Nach dem Schwimmen kann man in der Infrarotsauna, im Tecaldarium, Aromabad, der Dampfsauna, der finnischen Sauna oder im Bio-Saunarium schwitzen. Von der Bade- und Saunalandschaft hat man direkten Zugang zum SPA, der in 24 Behandlungsräumen die tollsten Arrangements anbietet: Schon mal im „Wasserklangbett“ oder auf der „Quarz-Sand-Liege“ gelegen? Einen „Private-SPA“-Bereich genutzt? Dich von zweihundert Düsen im Whirlpool massieren lassen? Hier ist es neben zahlreichen anderen kosmetischen und wohltuenden Angeboten möglich! Theo Deimann gründete bereits 1997 mit gleichgesinnten Kollegen die „Kooperation Wellness-Hotels-Deutschland“ (heute „Wellness Hotels & Resorts WHR“), um gemeinsame Standards zu erarbeiten und im Austausch die Wellnessangebote laufend weiter zu entwickeln.
Zum Hotel gehört außerdem eine 27-Loch-Golfanlage mit 6-Loch-Kurzplatz, Golfschule und Golf-Café-Restaurant, die nur 500 Meter entfernt liegt. Bei schlechtem Wetter kann auch im Keller des Hotels, der aufgrund einer Glaspyramide viel Tageslicht hat, gegolft werden. Auch hat die Familie Deimann das Vier-Sterne-Hotel „Störmann“ in Schmallenberg übernommen und behutsam modernisiert. Hier wird der Gast ebenfalls mit raffinierten Gerichten verwöhnt.

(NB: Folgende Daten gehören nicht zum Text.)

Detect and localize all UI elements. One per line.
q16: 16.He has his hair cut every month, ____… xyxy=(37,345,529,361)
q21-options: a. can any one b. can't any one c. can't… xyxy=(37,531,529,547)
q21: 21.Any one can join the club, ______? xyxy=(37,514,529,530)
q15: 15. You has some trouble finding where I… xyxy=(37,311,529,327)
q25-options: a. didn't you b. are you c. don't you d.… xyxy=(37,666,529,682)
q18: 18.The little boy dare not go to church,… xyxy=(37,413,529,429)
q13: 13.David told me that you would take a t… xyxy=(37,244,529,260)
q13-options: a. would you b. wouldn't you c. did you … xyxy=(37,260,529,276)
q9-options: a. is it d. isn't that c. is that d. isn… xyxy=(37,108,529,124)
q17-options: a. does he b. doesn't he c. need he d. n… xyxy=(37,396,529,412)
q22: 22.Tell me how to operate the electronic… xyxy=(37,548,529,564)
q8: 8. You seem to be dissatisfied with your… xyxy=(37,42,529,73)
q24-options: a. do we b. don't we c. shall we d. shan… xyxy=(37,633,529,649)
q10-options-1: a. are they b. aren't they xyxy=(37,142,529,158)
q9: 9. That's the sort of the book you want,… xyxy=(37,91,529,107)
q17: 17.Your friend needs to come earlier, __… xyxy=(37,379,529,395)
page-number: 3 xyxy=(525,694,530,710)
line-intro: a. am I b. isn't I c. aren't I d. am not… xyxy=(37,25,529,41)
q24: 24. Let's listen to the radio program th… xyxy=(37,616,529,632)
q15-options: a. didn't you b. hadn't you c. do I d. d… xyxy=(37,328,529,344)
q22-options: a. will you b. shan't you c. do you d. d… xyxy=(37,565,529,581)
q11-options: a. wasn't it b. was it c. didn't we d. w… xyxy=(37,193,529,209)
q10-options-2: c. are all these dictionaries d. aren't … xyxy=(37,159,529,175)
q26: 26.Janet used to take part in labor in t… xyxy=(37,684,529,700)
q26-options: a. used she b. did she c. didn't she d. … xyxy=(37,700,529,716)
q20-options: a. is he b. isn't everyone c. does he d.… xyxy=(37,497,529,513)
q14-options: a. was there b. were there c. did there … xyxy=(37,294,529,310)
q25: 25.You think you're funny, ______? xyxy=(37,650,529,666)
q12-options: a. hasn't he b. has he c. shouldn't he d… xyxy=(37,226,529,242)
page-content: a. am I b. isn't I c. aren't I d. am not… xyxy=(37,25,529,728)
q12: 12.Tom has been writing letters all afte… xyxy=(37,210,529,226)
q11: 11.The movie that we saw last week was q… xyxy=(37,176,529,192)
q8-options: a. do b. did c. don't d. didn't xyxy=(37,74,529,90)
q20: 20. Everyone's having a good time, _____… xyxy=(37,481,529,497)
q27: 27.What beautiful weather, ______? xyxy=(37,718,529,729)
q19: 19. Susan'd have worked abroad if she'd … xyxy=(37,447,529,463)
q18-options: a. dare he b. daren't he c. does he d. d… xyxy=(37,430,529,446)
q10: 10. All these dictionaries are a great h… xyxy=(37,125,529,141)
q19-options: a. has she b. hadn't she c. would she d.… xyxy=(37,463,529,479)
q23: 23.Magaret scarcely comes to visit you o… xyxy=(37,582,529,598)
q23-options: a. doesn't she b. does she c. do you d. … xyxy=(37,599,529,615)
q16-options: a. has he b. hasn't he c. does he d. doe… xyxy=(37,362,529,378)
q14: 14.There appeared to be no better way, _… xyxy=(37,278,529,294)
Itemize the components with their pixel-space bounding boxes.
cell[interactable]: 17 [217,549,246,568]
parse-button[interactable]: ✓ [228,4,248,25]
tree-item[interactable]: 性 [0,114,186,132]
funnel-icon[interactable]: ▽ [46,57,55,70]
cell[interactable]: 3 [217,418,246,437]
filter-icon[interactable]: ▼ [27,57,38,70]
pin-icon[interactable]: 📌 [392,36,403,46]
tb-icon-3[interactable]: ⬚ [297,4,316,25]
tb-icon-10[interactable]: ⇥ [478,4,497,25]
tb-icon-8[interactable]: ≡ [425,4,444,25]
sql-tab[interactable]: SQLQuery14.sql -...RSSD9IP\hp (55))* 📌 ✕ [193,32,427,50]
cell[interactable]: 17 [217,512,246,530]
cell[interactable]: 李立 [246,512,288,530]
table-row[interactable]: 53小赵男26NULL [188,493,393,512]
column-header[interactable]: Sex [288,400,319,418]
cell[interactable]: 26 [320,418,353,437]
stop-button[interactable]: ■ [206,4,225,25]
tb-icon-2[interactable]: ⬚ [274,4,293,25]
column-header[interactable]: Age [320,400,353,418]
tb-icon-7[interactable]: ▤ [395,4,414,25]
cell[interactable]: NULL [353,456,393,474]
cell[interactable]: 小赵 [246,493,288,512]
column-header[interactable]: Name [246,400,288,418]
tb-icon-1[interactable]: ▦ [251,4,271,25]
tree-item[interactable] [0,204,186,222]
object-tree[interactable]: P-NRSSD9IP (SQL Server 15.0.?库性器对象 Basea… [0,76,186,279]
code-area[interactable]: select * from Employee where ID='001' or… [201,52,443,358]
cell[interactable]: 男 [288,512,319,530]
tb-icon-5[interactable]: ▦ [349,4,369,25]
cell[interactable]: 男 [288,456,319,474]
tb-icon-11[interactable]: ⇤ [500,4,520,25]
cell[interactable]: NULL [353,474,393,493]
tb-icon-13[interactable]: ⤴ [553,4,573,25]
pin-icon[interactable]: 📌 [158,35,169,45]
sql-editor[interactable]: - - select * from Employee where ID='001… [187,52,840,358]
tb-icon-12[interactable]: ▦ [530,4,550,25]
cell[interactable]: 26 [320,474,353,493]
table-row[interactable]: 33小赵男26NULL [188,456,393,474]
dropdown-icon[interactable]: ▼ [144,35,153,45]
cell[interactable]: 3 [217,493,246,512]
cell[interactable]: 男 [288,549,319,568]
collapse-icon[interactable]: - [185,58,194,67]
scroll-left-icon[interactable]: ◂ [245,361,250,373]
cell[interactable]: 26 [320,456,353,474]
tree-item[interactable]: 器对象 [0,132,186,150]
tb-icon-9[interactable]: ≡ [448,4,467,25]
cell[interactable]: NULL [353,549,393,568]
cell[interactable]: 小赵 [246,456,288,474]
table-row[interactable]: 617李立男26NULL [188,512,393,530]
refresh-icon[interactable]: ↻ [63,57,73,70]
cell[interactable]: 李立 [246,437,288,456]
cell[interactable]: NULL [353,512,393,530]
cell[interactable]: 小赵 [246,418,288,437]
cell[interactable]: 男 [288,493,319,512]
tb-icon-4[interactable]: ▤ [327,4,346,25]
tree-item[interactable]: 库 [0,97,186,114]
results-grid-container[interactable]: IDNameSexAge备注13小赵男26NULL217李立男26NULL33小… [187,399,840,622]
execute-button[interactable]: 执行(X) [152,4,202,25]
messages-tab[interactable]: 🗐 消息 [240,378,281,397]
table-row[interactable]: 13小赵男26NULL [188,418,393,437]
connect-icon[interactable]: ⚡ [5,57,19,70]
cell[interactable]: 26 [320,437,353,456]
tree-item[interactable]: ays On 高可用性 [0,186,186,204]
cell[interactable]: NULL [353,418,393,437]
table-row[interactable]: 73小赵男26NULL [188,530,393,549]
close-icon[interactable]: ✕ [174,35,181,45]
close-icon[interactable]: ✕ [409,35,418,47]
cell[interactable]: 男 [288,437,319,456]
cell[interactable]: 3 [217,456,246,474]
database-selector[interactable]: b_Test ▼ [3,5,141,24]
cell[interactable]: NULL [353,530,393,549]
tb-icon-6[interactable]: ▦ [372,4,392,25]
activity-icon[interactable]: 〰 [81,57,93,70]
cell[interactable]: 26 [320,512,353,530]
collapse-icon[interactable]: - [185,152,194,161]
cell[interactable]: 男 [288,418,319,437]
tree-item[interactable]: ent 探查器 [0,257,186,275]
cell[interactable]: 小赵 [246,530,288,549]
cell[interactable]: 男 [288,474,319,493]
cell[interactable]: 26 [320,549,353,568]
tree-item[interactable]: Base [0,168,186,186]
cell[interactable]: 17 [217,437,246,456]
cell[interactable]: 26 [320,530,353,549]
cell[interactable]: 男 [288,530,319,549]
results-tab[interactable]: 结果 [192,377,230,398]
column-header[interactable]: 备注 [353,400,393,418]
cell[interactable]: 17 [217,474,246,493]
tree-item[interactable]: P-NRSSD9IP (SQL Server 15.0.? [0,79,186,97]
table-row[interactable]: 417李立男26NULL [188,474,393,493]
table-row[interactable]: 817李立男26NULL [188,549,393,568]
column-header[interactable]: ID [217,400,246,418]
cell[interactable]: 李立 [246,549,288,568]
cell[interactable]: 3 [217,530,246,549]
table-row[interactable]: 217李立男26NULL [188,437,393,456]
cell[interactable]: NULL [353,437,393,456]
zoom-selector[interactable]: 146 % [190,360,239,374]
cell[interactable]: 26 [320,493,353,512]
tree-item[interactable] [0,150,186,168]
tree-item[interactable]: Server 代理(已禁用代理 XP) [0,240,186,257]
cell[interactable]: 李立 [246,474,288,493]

Damit diese zahlreichen Aufgaben bewältigt werden können, kümmern sich neben Seniorchef und -chefin auch ihre Tochter, zwei Söhne und 180 Festangestellte – darunter auch fünf eigene Hausmeister, die anfallende Reparaturen umgehend erledigen können – um den laufenden Betrieb. Passt doch mit dem „Mikrokosmos Deimann“, oder?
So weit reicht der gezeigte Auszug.